İstanbul’da Refika ve Beytullah Yuva çiftinin çocukları 14 yaşındaki Abdulsamet, 12 yaşındaki Havva Parıltı ve 11 yaşındaki Mislinan, yaklaşık 10 yıl evvel yakın aralıklarla yakalandıkları lenfomayla olan uğraşlarını, anneleri ve dışarıdan uyumlu donörün bulunmasıyla kazandı.
Cumhurbaşkanı Erdoğan, Anneyle Güçlü Aile, Aileyle Güçlü Türkiye Programı’na katıldı. ‘Kadına şiddete tolerans yok’ diyen Erdoğan, “Yüreğimizi dağlayan cinayetlerin failleri gereken cezayı alacak” açıklamasında bulundu. ‘Müjdeleri her an alabilirsiniz’ sözlerini kullanan Erdoğan, “Bizi ayrıştırmaya çalışanlara karşı saflarımızı sıklaştıracağız” dedi.

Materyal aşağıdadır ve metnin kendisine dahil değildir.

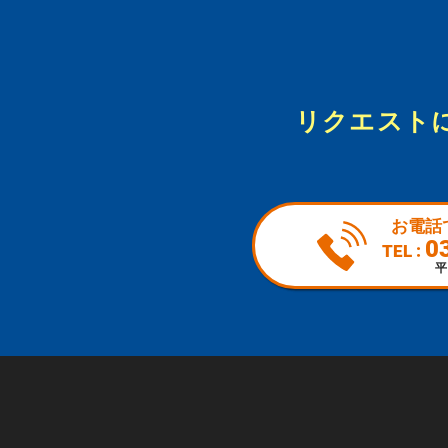
リクエスト
お電話
0
TEL :
平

Dilediğiniz üzere kızabilirsiniz bana tekrar bugün. Zira algıların yönettiği bir alanda tehlikeli cümleler kurmak istiyorum. Dahası kendimi buna mecbur hissediyorum. Şuradan başlayayım. “Aile içi şiddet” kavramının bir algısı, bir de olgusu var memlekette. Durum bu türlü olmasa anketlerde “Türkiye’de aile içi şiddet var mıdır?” sorusuna yüzde 86 ile “evet” karşılığı verilmez. Üstelik anonim olarak “siz ya da birinci dereceden bir tanıdığınız aile içi şiddete maruz kaldı mı?” sorusuna verilen karşılığa “evet”
Radyo ve Televizyon Üst Kurulu Lideri Ebubekir Şahin, “Medya artık sırf bilgi aktaran ve bu bilgilerin yaygınlaşmasını sağlayan bir araç değil; kültürel kodları şekillendiren, ferdî algıları yönlendiren ve toplumsal dönüşümü etkileyen çok güçlü bir mekanizmadır” dedi.